This portion of the instructions only applies to OCZ "3" series SSD's - Vertex3, Agility3, and Solid3 - all sizes. Some SATAII motherboards, when used with one of the above drives will downgrade the drive to SATA1 speeds. We find this mostly on Nvidia chipset motherboards for PC and Nvidia chipset based Mac's. To resolve this, we have a tool that will set the link speed to be locked at SATAII and improve performance. This can be reversed when you update your motherboard/system so you can have the full SATAIII speed again.

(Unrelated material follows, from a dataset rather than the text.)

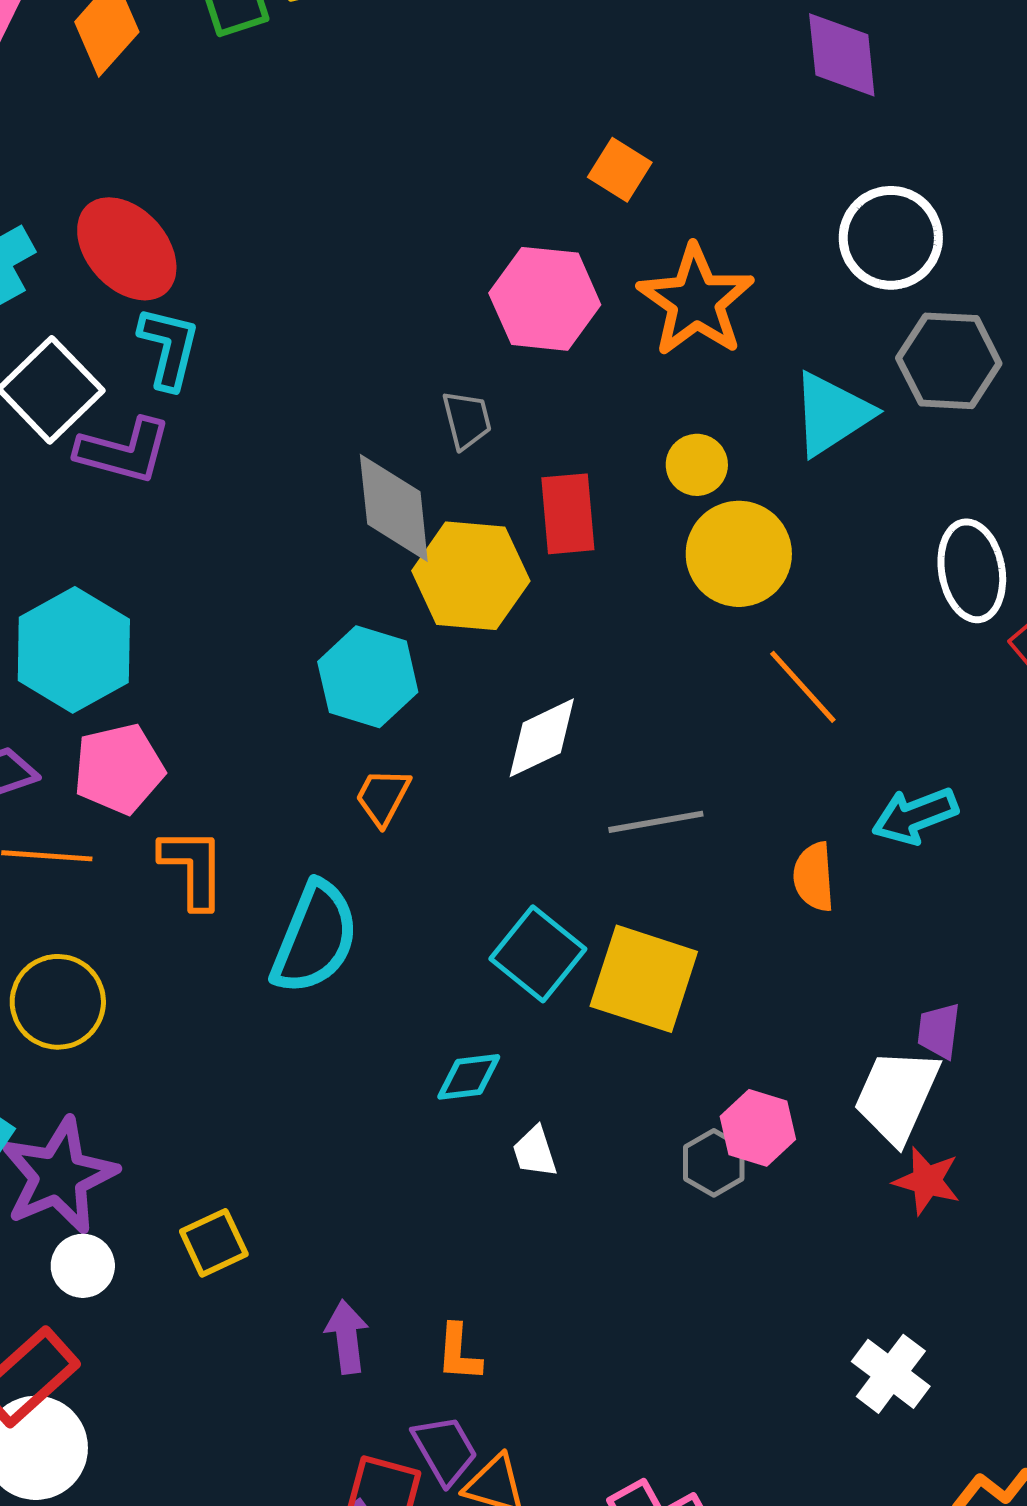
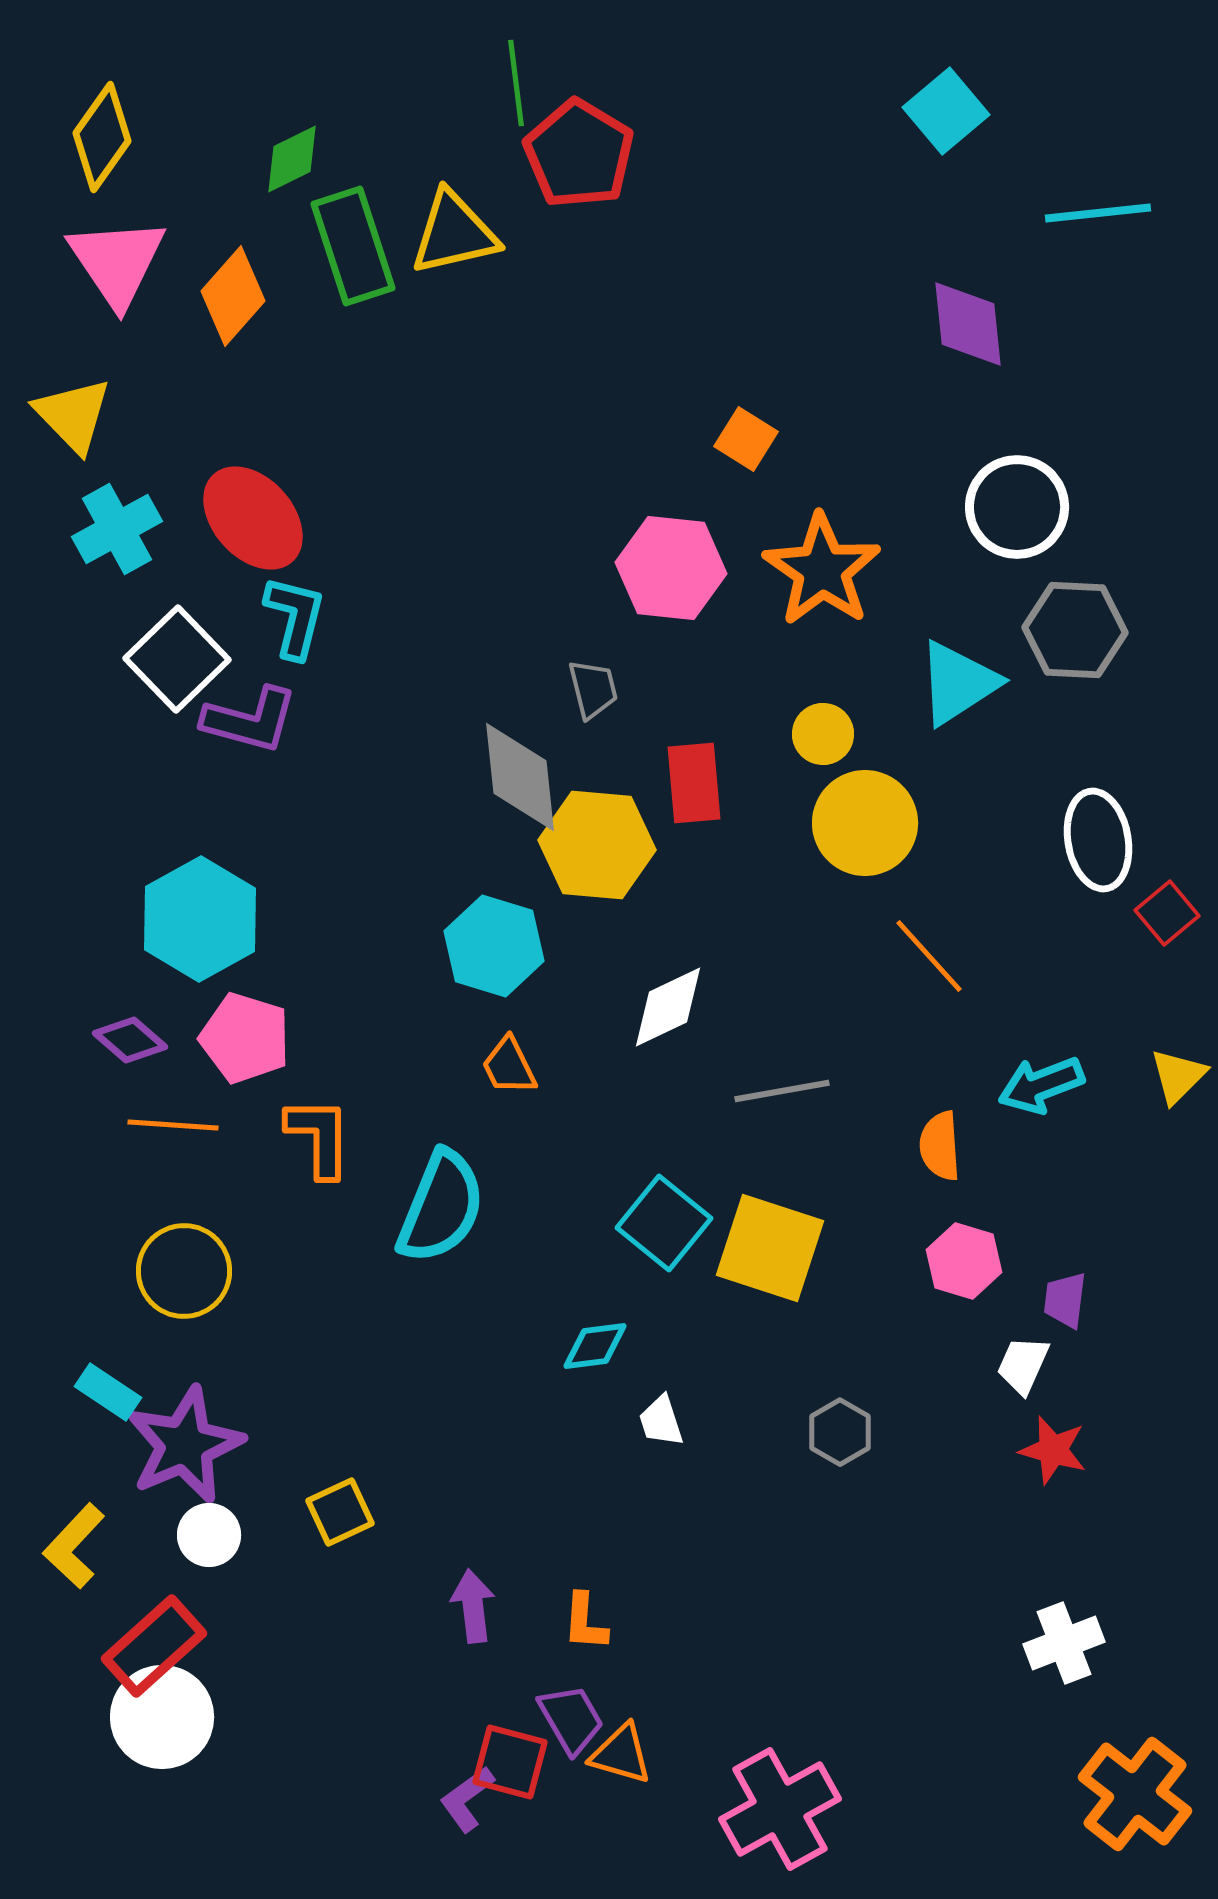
pink pentagon: (119, 769) -> (245, 1038), turned 30
orange trapezoid: (383, 797) -> (509, 1066), turned -54
white trapezoid: (897, 1096) -> (1023, 1365), size x0.6
pink hexagon: (758, 1128) -> (964, 1261), moved
white cross: (891, 1374) -> (1064, 1643), moved, turned 32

Installing the firmware involves burning a Linux LiveCD so I hope you have a computer with the optical drive still in.

2
  • Thanks, I will look into this further - I have seen various threads on there, but none that identified the problem so emphatically.
    – stuffe
    Commented Apr 21, 2012 at 17:05
  • Thanks Tyr, I had seen that thread before but not noted the specific section you pointed out - I thought it was just for updating your firmware which I already knew to be the latest. I am now running at 3Gb just fine.
    – stuffe
    Commented Apr 22, 2012 at 11:21
-1

Sandforce drives have had many issues with Macs and should be avoided with Apple hardware. Go for non sandforce controllers like samsung, crucial, or the vertex 4

1
  • Without any references this statement could easily be a rumor. Can you add some references to actual problem reports?